Exercise objective.
Repeat the data that follows, word for word, without the images.

Dataset records.
● ● ● ● ● ● ●
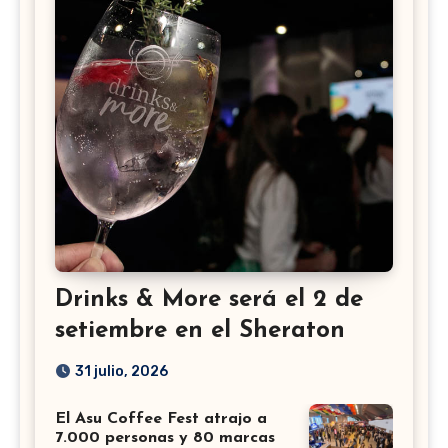
Drinks & More será el 2 de
setiembre en el Sheraton
31 julio, 2026
El Asu Coffee Fest atrajo a
7.000 personas y 80 marcas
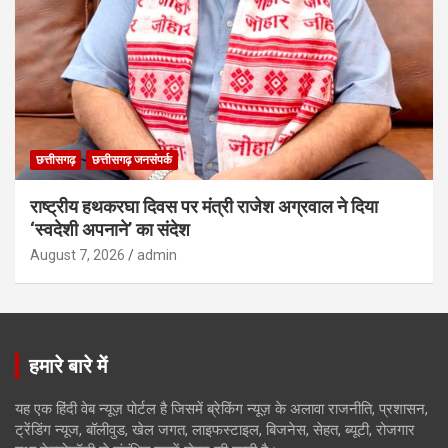
छत्तीसगढ़
छत्तीसगढ़ जनसंपर्क
राष्ट्रीय हथकरघा दिवस पर मंत्री राजेश अग्रवाल ने दिया
‘स्वदेशी अपनाने’ का संदेश
August 7, 2026
admin
हमारे बारे में
यह एक हिंदी वेब न्यूज़ पोर्टल है जिसमें ब्रेकिंग न्यूज़ के अलावा राजनीति, प्रशासन,
ट्रेंडिंग न्यूज, बॉलीवुड, खेल जगत, लाइफस्टाइल, बिजनेस, सेहत, ब्यूटी, रोजगार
● ● ● ● ● ● ●
Written response.
Drinks & More será el 2 de
setiembre en el Sheraton
31 julio, 2026
El Asu Coffee Fest atrajo a
7.000 personas y 80 marcas
छत्तीसगढ़
छत्तीसगढ़ जनसंपर्क
राष्ट्रीय हथकरघा दिवस पर मंत्री राजेश अग्रवाल ने दिया
‘स्वदेशी अपनाने’ का संदेश
August 7, 2026
admin
हमारे बारे में
यह एक हिंदी वेब न्यूज़ पोर्टल है जिसमें ब्रेकिंग न्यूज़ के अलावा राजनीति, प्रशासन,
ट्रेंडिंग न्यूज, बॉलीवुड, खेल जगत, लाइफस्टाइल, बिजनेस, सेहत, ब्यूटी, रोजगार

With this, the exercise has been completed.